The Amendment Act will enter into force on 7 January 2018. Claims for damages initiated before the Bulgarian state courts until 26 December 2014 will be ruled by the existing regime.
The Private Damages Directive covers infringements of Art. 101 and 102 TFEU and their corresponding provision in domestic legislation, i.e. Art. 15 and Art. 21 of the CPA. Thus, the Amendment Act covers both prohibited agreements and abuse of dominant position.
Regarding the competence for resolving private damages claims, these will be the ordinary competent civil/commercial courts as per the Bulgarian Civil Procedure Code. The competent state courts will be able to order the parties, or a third party, to disclose relevant evidence upon request of the parties to the claim as well as evidence collected and produced under the proceedings before the European Commission and the Bulgarian Competition Protection Commission.
The Amendment Act provides a joint and several liabilities for undertakings that breached competition law. The Amendment Act does not provide a specific limitation period, as the default limitation period under Bulgarian law for torts is 5 years. The limitation period starts once the person incurred damages has knowledge, or it could be deemed that it had knowledge, of the damages, the infringer and the competition law breach.
Usually for the persons incurred damages by competition law breaches, the most difficult task is to prove the committed infringement. This issue was facilitated by imposing an irrebuttable presumption of fault of the infringer established with decisions by the European Commission or by the Bulgarian Competition Authority. Decisions by other Member States’ competition authorities will have solely evidential value in relation to the infringement. Understandably, to the procedures initiated without an existing decision of the European Commission or the Bulgarian Competition Authority the above rules will not apply.
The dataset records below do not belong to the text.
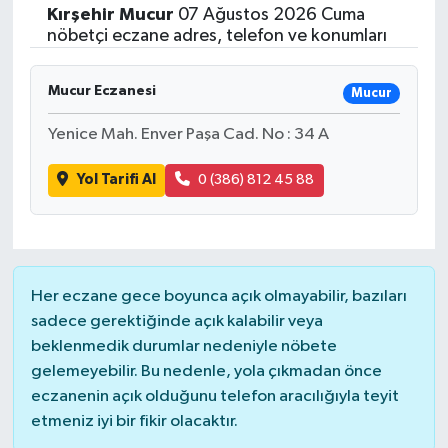
Kırşehir
Mucur
07 Ağustos 2026 Cuma
Siyasetçi
nöbetçi eczane adres, telefon ve konumları
Spor
Mucur Eczanesi
Mucur
Yenice Mah. Enver Paşa Cad. No : 34 A
Tebrik
Yol Tarifi Al
0 (386) 812 45 88
Türkiye
Her eczane gece boyunca açık olmayabilir, bazıları
sadece gerektiğinde açık kalabilir veya
beklenmedik durumlar nedeniyle nöbete
gelemeyebilir. Bu nedenle, yola çıkmadan önce
eczanenin açık olduğunu telefon aracılığıyla teyit
etmeniz iyi bir fikir olacaktır.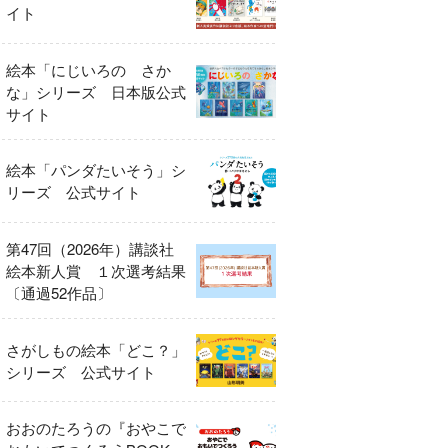
イト
絵本「にじいろの さか
な」シリーズ 日本版公式
サイト
絵本「パンダたいそう」シ
リーズ 公式サイト
第47回（2026年）講談社
絵本新人賞 １次選考結果
〔通過52作品〕
さがしもの絵本「どこ？」
シリーズ 公式サイト
おおのたろうの『おやこで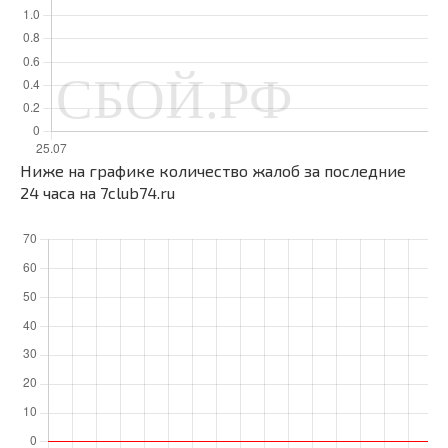
Ниже на графике количество жалоб за последние
24 часа на 7club74.ru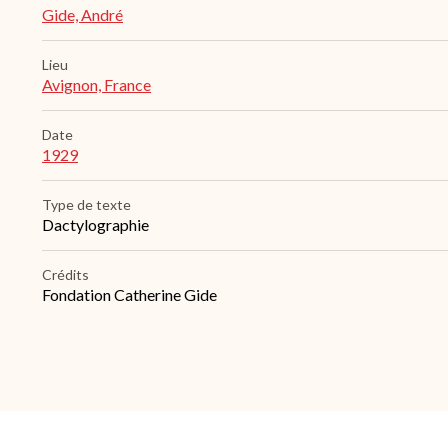
Gide, André
Lieu
Avignon, France
Date
1929
Type de texte
Dactylographie
Crédits
Fondation Catherine Gide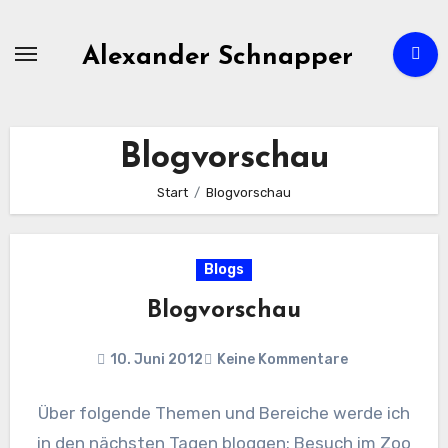
Zum
Inhalt
Alexander Schnapper
springen
Blogvorschau
Start
Blogvorschau
Blogs
Blogvorschau
10. Juni 2012
Keine Kommentare
Über folgende Themen und Bereiche werde ich
in den nächsten Tagen bloggen: Besuch im Zoo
Consequently, the victims incurred damages by competition law breaches will again be in front of an obstacle proving the subjective element of the infringement.
Speaking about the objective element of the infringement, i.e. the damages incurred, the Amendment Act adopted that a rebuttable presumption for incurred damages exists only regarding cartel infringements.
In conclusion, it is expected that the transposition of the Private Damages Directive will motivate and facilitate the victims of competition law breaches to request compensation for incurred damages before the competent Bulgarian courts. Normally, upon application of the new rules, some deficiencies may pop up. However, even at this early stage of the application of the Amendment Act, note shall be taken that lots of persons are registering companies which are assigned with claims by persons incurred damages from competition law infringements. Consequently, it is very likely the claims to be submitted by the said companies. From Bulgarian law perspective such a scenario raises unclarity and unfortunately the issue is not explicitly regulated by the Amendment Act.